[Extracted page text data]
================================

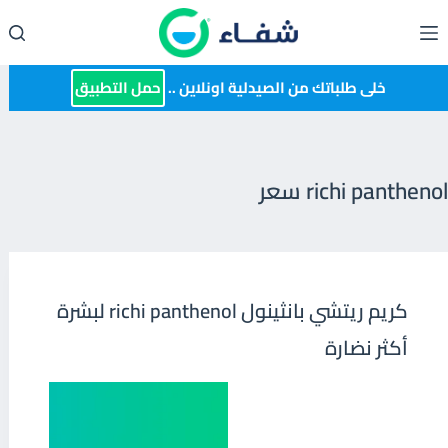
لتجاوز
لى
لمحتوى
خلى طلباتك من الصيدلية اونلاين ..
حمل التطبيق
richi panthenol سعر
كريم ريتشي بانثينول richi panthenol لبشرة
أكثر نضارة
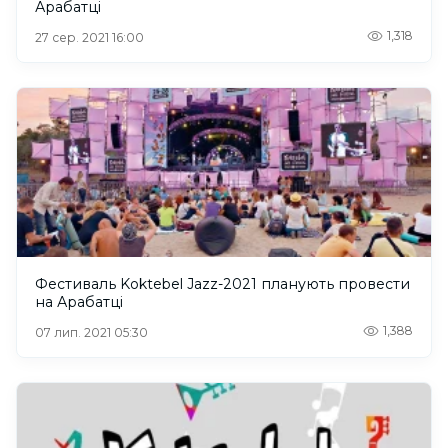
Арабатці
1,318
27 сер. 2021 16:00
Фестиваль Koktebel Jazz-2021 планують провести
на Арабатці
1,388
07 лип. 2021 05:30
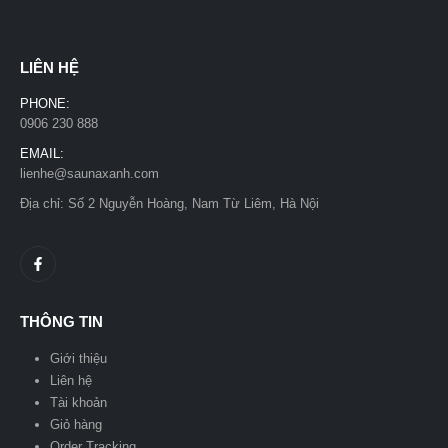
LIÊN HỆ
PHONE:
0906 230 888
EMAIL:
lienhe@saunaxanh.com
Địa chỉ: Số 2 Nguyễn Hoàng, Nam Từ Liêm, Hà Nội
THÔNG TIN
Giới thiệu
Liên hệ
Tài khoản
Giỏ hàng
Order Tracking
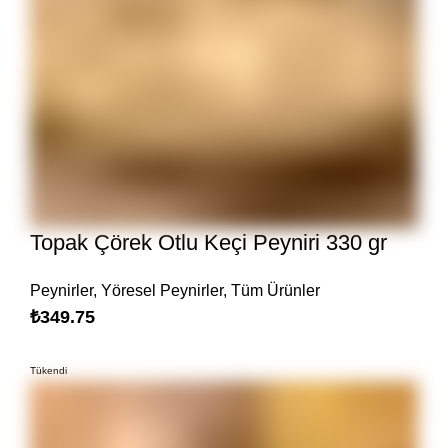
Topak Çörek Otlu Keçi Peyniri 330 gr
Peynirler
,
Yöresel Peynirler
,
Tüm Ürünler
₺
349.75
Tükendi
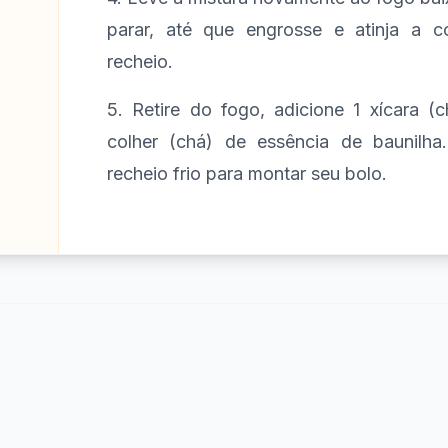
parar, até que engrosse e atinja a c
recheio.
5. Retire do fogo, adicione 1 xícara (
colher (chá) de essência de baunilha
recheio frio para montar seu bolo.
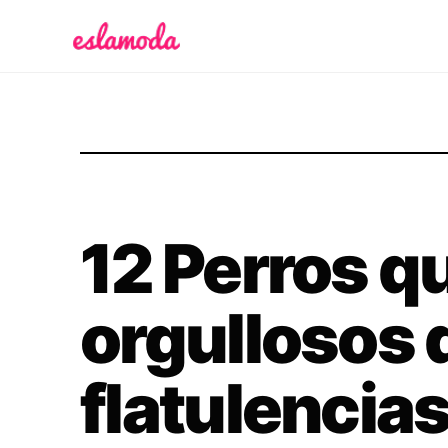
Es la Moda
12 Perros q
orgullosos 
flatulencia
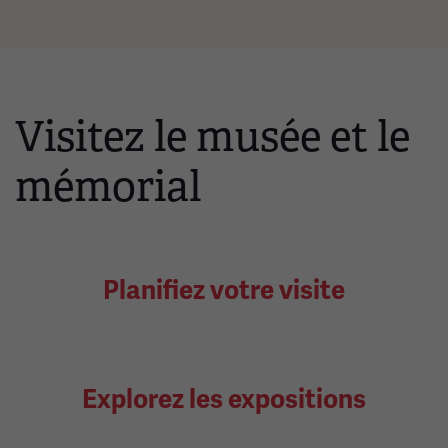
Visitez le musée et le
mémorial
Planifiez votre visite
Explorez les expositions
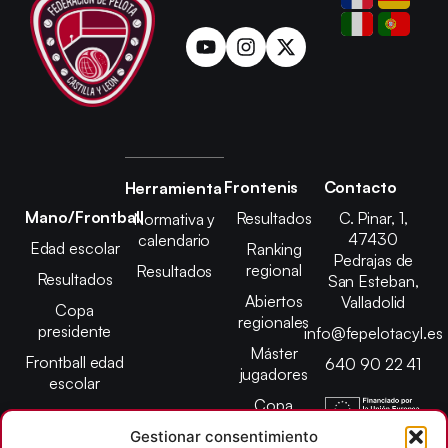
Frontenis
Contacto
Herramienta
Mano/Frontball
Resultados
C. Pinar, 1,
Normativa y
47430
calendario
Edad escolar
Ranking
Pedrajas de
regional
Resultados
Resultados
San Esteban,
Abiertos
Valladolid
Copa
regionales
presidente
info@fepelotacyl.es
Máster
Frontball edad
640 90 22 41
jugadores
escolar
Copa
presidente
Gestionar consentimiento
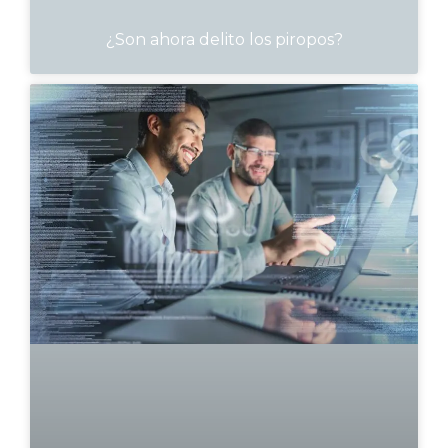
¿Son ahora delito los piropos?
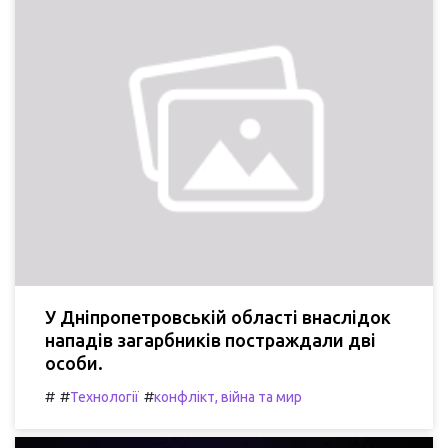
У Дніпропетровській області внаслідок
нападів загарбників постраждали дві
особи.
#
#
#
Технології
конфлікт, війна та мир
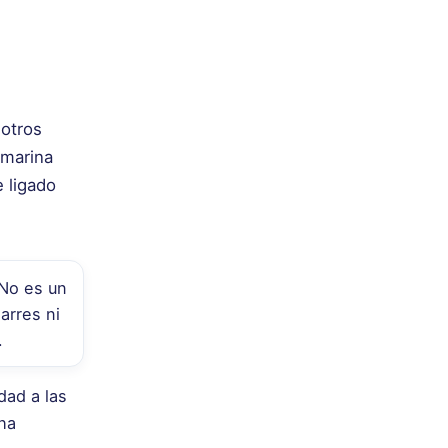
 otros
 marina
 ligado
No es un
arres ni
.
dad a las
ha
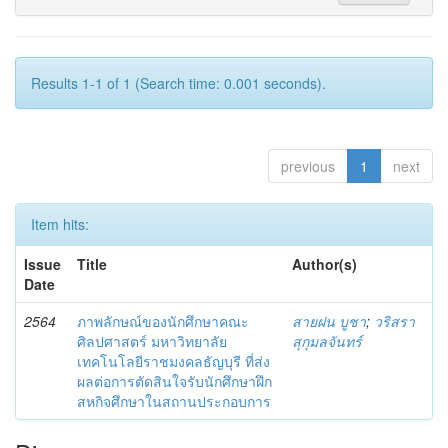
Results 1-1 of 1 (Search time: 0.001 seconds).
previous
1
next
Item hits:
Issue
Title
Author(s)
Date
2564
ภาพลักษณ์ของนักศึกษาคณะ
สายฝน บูชา
;
วริสรา
ศิลปศาสตร์ มหาวิทยาลัย
สุกุมลจันทร์
เทคโนโลยีราชมงคลธัญบุรี ที่ส่ง
ผลต่อการตัดสินใจรับนักศึกษาฝึก
สหกิจศึกษาในสถานประกอบการ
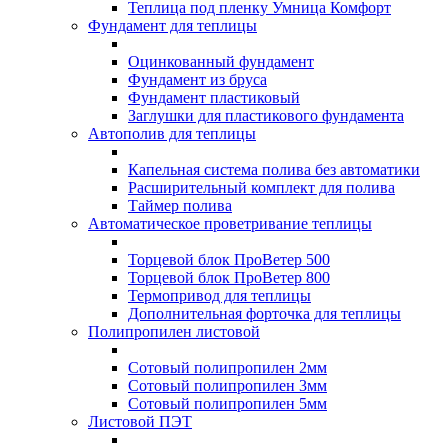
Теплица под пленку Умница Комфорт
Фундамент для теплицы
Оцинкованный фундамент
Фундамент из бруса
Фундамент пластиковый
Заглушки для пластикового фундамента
Автополив для теплицы
Капельная система полива без автоматики
Расширительный комплект для полива
Таймер полива
Автоматическое проветривание теплицы
Торцевой блок ПроВетер 500
Торцевой блок ПроВетер 800
Термопривод для теплицы
Дополнительная форточка для теплицы
Полипропилен листовой
Сотовый полипропилен 2мм
Сотовый полипропилен 3мм
Сотовый полипропилен 5мм
Листовой ПЭТ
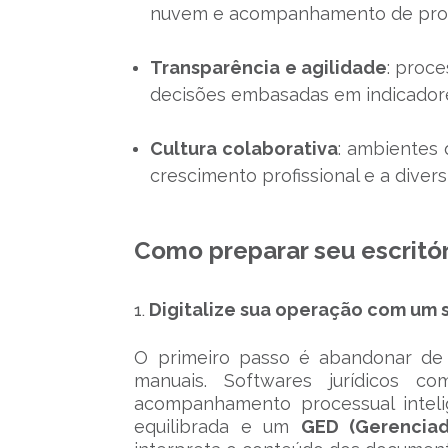
nuvem e acompanhamento de proce
Transparência e agilidade
: proce
decisões embasadas em indicador
Cultura colaborativa
: ambientes
crescimento profissional e a divers
Como preparar seu escritór
Digitalize sua operação com um 
O primeiro passo é abandonar de v
manuais. Softwares jurídicos 
acompanhamento processual intelig
equilibrada e um
GED (Gerencia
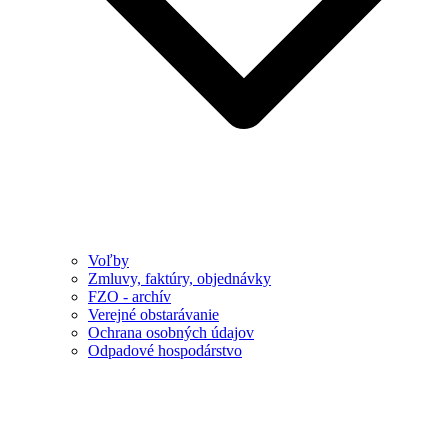
Voľby
Zmluvy, faktúry, objednávky
FZO - archív
Verejné obstarávanie
Ochrana osobných údajov
Odpadové hospodárstvo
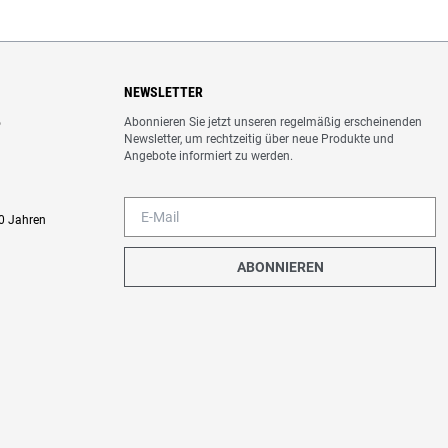
NEWSLETTER
Abonnieren Sie jetzt unseren regelmäßig erscheinenden
o
Newsletter, um rechtzeitig über neue Produkte und
Angebote informiert zu werden.
0 Jahren
ABONNIEREN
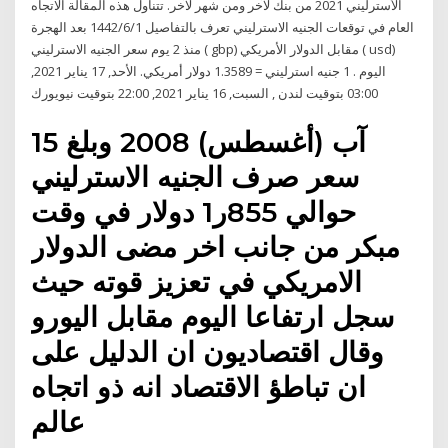
الأسترليني 2021 من بنك لآخر ومن شهر لآخر. تتناول هذه المقالة الاتجاه
العام في توقعات الجنيه الاسترليني تعرف بالتفاصيل 1‏‏/6‏‏/1442 بعد الهجرة
منذ 2 يوم سعر الجنيه الاسترليني ( gbp) مقابل الدولار الأمريكي ( usd)
اليوم . 1 جنيه استرليني = 1.3589 دولار أمريكي. الأحد, 17 يناير 2021,
03:00 بتوقيت لندن , السبت, 16 يناير 2021, 22:00 بتوقيت نيويورك
15 آب (أغسطس) 2008 وبلغ
سعر صرف الجنيه الاسترليني
حوالي 855ر1 دولار في وقت
مبكر من جانب اخر مضى الدولار
الامريكي في تعزيز قوته حيث
سجل ارتفاعا اليوم مقابل اليورو
وقال اقتصاديون ان الدليل على
ان تباطؤ الاقتصاد انه ذو اتجاه
عالم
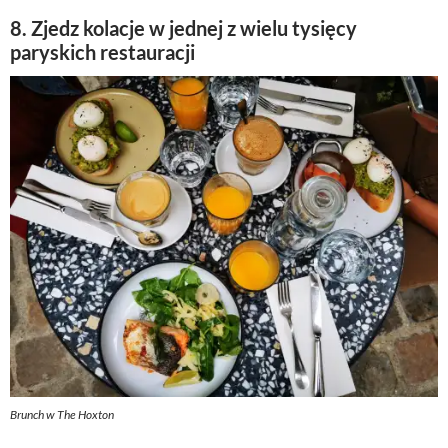
8. Zjedz kolacje w jednej z wielu tysięcy
paryskich restauracji
Brunch w The Hoxton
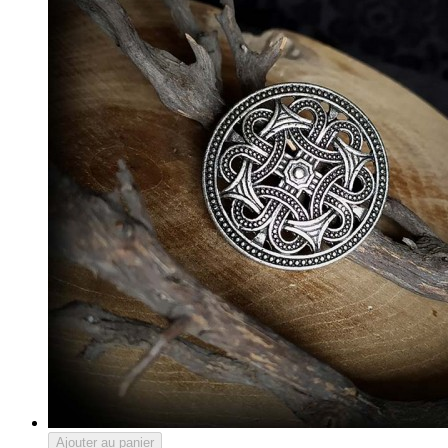
Ajouter au panier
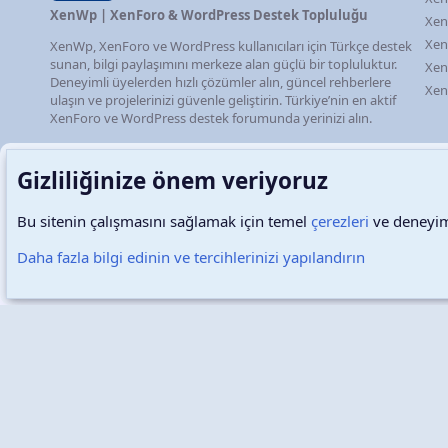
XenWp | XenForo & WordPress Destek Topluluğu
Xen
Xen
XenWp, XenForo ve WordPress kullanıcıları için Türkçe destek
sunan, bilgi paylaşımını merkeze alan güçlü bir topluluktur.
Xen
Deneyimli üyelerden hızlı çözümler alın, güncel rehberlere
Xen
ulaşın ve projelerinizi güvenle geliştirin. Türkiye’nin en aktif
XenForo ve WordPress destek forumunda yerinizi alın.
Gizliliğinize önem veriyoruz
Bu sitenin çalışmasını sağlamak için temel
çerezleri
ve deneyimi
Türkçe (TR)
Çerezler
Daha fazla bilgi edinin ve tercihlerinizi yapılandırın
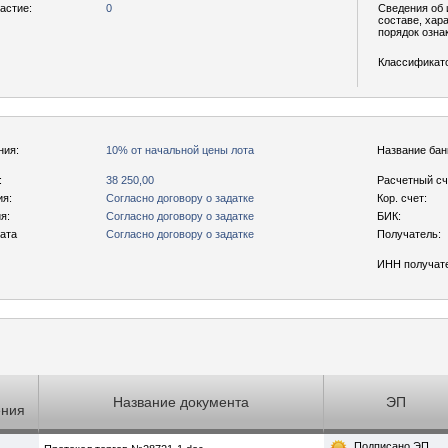
астие:
0
Сведения об 
составе, хар
порядок озна
Классификат
ния:
10% от начальной цены лота
Название бан
:
38 250,00
Расчетный сч
ия:
Согласно договору о задатке
Кор. счет:
я:
Согласно договору о задатке
БИК:
рата
Согласно договору о задатке
Получатель:
ИНН получат
Название документа
ЭП
ения
Подписано ЭП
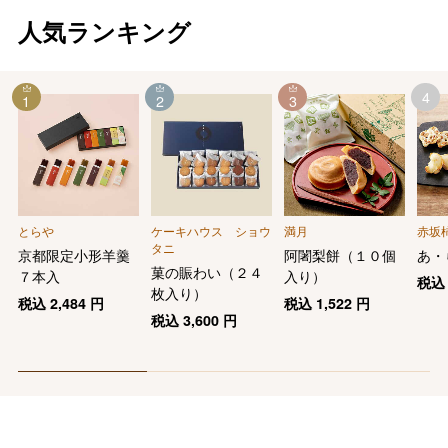
人気ランキング
4
1
2
3
とらや
ケーキハウス ショウ
満月
赤坂
タニ
京都限定小形羊羹
阿闍梨餅（１０個
あ・
菓の賑わい（２４
７本入
入り）
税
枚入り）
税込
2,484
円
税込
1,522
円
税込
3,600
円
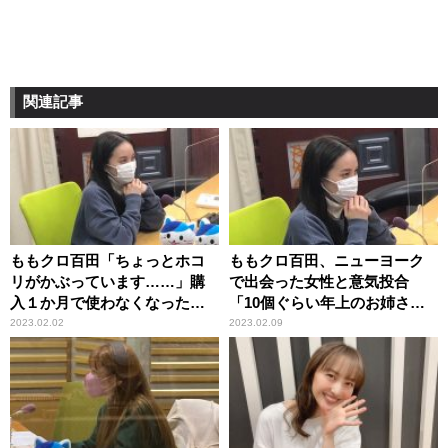
関連記事
ももクロ百田「ちょっとホコ
ももクロ百田、ニューヨーク
リがかぶっています……」購
で出会った女性と意気投合
入１か月で使わなくなった家
「10個ぐらい年上のお姉さん
電
が声をかけてくれて」
2023.02.02
2023.02.09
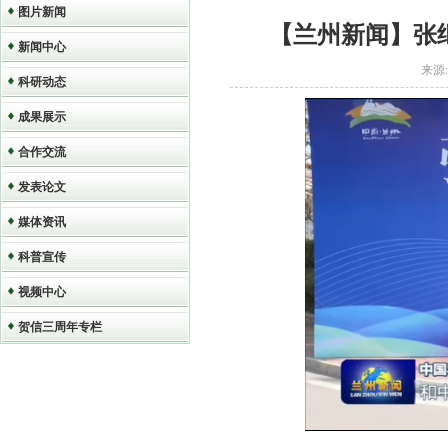
图片新闻
【兰州新闻】张
新闻中心
来源:
科研动态
成果展示
合作交流
发表论文
媒体资讯
科普宣传
视频中心
贺信三周年专栏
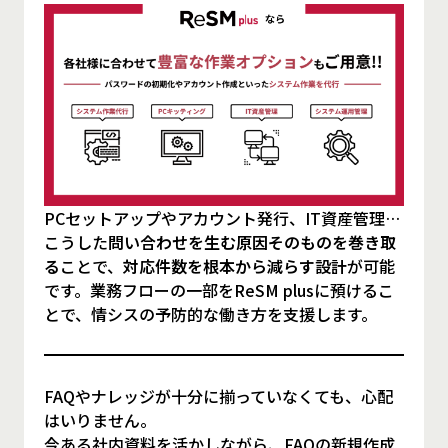
PCセットアップやアカウント発行、IT資産管理…
こうした
問い合わせを生む原因そのものを巻き取
る
ことで、
対応件数を根本から減らす設計
が可能
です。業務フローの一部をReSM plusに預けるこ
とで、情シスの予防的な働き方を支援します。
FAQやナレッジが十分に揃っていなくても、心配
はいりません。
今ある社内資料を活かしながら、FAQの新規作成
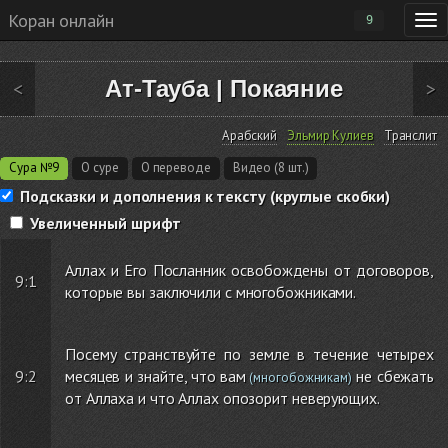
Коран онлайн
9
Ат-Тауба
|
Покаяние
<
>
Арабский
Эльмир Кулиев
Транслит
Сура №9
О суре
О переводе
Видео (8 шт.)
Подсказки и дополнения к тексту (круглые скобки)
Увеличенный шрифт
Аллах и Его Посланник освобождены от договоров,
9:1
которые вы заключили с многобожниками.
Посему странствуйте по земле в течение четырех
9:2
месяцев и знайте, что вам
не сбежать
(многобожникам)
от Аллаха и что Аллах опозорит неверующих.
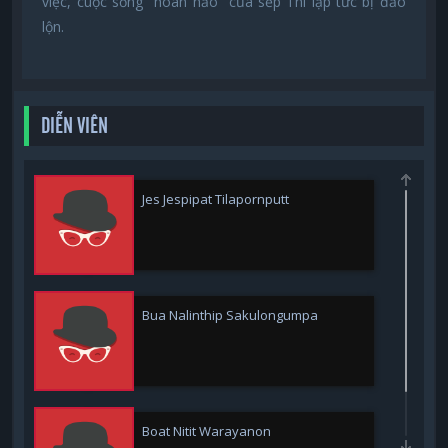
việc, cuộc sống "hoàn hảo" của sếp Thi lập tức bị đảo
lộn.
DIỄN VIÊN
Jes Jespipat Tilapornputt
Bua Nalinthip Sakulongumpa
Boat Nitit Warayanon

================================

◆ **REQUIREMENT**: Search the records above for the string "مقابل" and copy each line that holds it.

◆ **FINISHED TASK**:
منذ 2 يوم سعر الجنيه الاسترليني ( gbp) مقابل الدولار الأمريكي ( usd)
سجل ارتفاعا اليوم مقابل اليورو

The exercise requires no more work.